Parcela de resgate das contas inativas deve seguir o mesmo porcentual da autorização das contas ativas; autorização em 2017 injetou R$ 44 bilhões na economia

Adriana Fernandes e Camila Turtelli, O Estado de S.Paulo

17 de julho de 2019 | 22h08

BRASÍLIA - Além da liberação das contas ativas (dos contratos atuais) do FGTS, o governo deve permitir também que os trabalhadores saquem uma parcela das contas inativas, vinculadas aos empregos anteriores.

Em 2017, o ex-presidente Michel Temer autorizou a retirada total dos recursos das contas inativas, o que injetou R$ 44 bilhões na economia. Agora, porém, para evitar que o fundo perdesse recursos que são usados como fonte de financiamentos imobiliários, de saneamento e de infraestrutura, a equipe econômica defende que apenas seja autorizado o saque de uma parcela das contas inativas. O martelo deve ser batido hoje, antes do anúncio oficial.

A parcela de resgate das contas inativas deve seguir o mesmo porcentual da autorização das contas ativas. Até esta quarta-feira, a escala era a seguinte: quem tem até R$ 5 mil no fundo, poderia pegar 35% do saldo; trabalhadores com até R$ 10 mil no FGTS teriam autorização para sacar 30%. Ainda se discutia qual parcela terá direito quem tem entre R$ 10 mil e R$ 50 mil no FGTS, mas o porcentual não foi definido. Acima de R$ 50 mil, o trabalhador só poderia sacar 10% do saldo total.

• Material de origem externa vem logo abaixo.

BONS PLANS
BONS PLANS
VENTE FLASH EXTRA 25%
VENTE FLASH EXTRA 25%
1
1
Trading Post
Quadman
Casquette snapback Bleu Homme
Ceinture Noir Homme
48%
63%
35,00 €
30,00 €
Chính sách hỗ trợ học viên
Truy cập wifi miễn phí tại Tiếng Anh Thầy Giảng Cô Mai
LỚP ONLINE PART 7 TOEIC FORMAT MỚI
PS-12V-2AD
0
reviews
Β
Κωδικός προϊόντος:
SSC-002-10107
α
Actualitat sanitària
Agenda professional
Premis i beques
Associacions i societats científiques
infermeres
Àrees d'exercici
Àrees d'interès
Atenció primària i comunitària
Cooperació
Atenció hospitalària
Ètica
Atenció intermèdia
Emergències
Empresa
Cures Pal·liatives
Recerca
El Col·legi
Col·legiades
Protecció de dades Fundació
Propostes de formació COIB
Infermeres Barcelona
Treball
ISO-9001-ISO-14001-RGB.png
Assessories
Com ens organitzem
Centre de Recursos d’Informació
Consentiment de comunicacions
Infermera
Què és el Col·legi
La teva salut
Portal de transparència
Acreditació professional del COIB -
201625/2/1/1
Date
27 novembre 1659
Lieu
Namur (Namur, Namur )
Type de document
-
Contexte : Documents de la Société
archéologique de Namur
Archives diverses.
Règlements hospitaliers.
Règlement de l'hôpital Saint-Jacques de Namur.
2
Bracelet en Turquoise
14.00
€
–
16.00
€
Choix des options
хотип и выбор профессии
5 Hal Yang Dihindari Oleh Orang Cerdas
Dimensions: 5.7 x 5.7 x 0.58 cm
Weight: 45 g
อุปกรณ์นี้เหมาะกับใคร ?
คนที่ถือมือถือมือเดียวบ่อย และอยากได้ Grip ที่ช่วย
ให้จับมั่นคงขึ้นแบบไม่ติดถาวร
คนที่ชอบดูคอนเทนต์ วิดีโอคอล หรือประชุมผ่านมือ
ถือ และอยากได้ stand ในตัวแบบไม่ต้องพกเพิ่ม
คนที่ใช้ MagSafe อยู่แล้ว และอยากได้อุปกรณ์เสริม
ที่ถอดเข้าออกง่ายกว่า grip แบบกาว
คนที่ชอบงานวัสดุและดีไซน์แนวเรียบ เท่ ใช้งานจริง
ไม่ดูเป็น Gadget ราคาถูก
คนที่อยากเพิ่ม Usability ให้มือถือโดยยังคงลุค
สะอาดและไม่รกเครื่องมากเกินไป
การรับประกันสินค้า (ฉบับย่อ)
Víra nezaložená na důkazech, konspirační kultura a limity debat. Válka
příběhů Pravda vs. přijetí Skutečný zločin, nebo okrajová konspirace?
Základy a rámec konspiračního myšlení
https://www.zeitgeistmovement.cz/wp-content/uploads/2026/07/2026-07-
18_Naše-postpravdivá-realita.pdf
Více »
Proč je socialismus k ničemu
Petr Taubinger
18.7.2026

A dificuldade em estabelecer a porcentual de saque dos trabalhadores que têm entre R$ 10 mil e R$ 50 mil se deve ao fato de que é o intervalo em que há mais recursos acumulados. O limite, no entanto, deve ficar numa faixa intermediária menor que 30% mas acima de 10%.

“Pensamos num mecanismo que ajudasse os mais pobres. Não dá para soltar para todo mundo na mesma proporção. Por isso, as faixas mais altas terão porcentual menor de saques”, afirmou uma fonte.